### TASK PROMPT
Line by line, please look for the word "Black" in the following records, then copy each line you find it in.

### RAW DATA
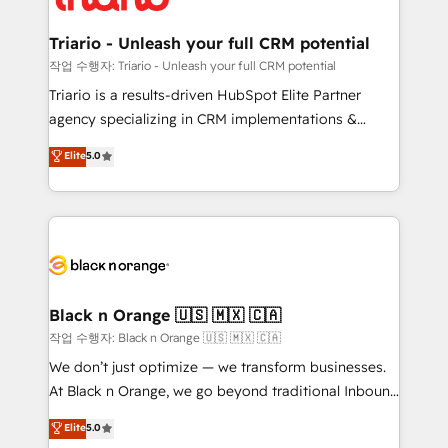
business up for long-term success. Unlock your
et l'intégration d'HubSpot ! Les grandes phases d'un
business. If not now, when?
projet HubSpot avec DIGITALISIM : 🧽 Nettoyage,
Triario - Unleash your full CRM potential
migration et intégration des bases de données. 🚀
작업 수행자: Triario - Unleash your full CRM potential
Développement des interfaces avec vos logiciels
Triario is a results-driven HubSpot Elite Partner
métiers ⚙️ Configuration de la plateforme HubSpot
agency specializing in CRM implementations &
📈 Configuration de rapports et tableaux de bord 🤝
migrations, Revenue Operations, Custom
Elite
5.0
Book Process & Guidelines utilisateurs 🎓
Integrations, Custom AI agents and AI-ready Website
Formations des utilisateurs
Design With over 15 years of experience, we help
companies bridge the gap between marketing, sales,
and customer success through smart automation,
data hygiene, and tailored HubSpot solutions. Our
clients choose us because we blend the expertise of
a global consultancy with the care and agility of a
Black n Orange 🇺🇸 🇲🇽 🇨🇦
boutique firm. At Triario, we’re big enough to deliver
작업 수행자: Black n Orange 🇺🇸 🇲🇽 🇨🇦
but small enough to listen. Our Services: HubSpot
We don’t just optimize — we transform businesses.
implementations & data migration Custom AI agents
At Black n Orange, we go beyond traditional Inbound
Revenue Operations API integrations AI-ready
Marketing with our exclusive methodologies:
Elite
5.0
Website design Let’s turn your CRM into your growth
BOOMS and BOOST. Together, they form a powerful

### RESULT FOR THIS EXERCISE
Black n Orange 🇺🇸 🇲🇽 🇨🇦
작업 수행자: Black n Orange 🇺🇸 🇲🇽 🇨🇦
At Black n Orange, we go beyond traditional Inbound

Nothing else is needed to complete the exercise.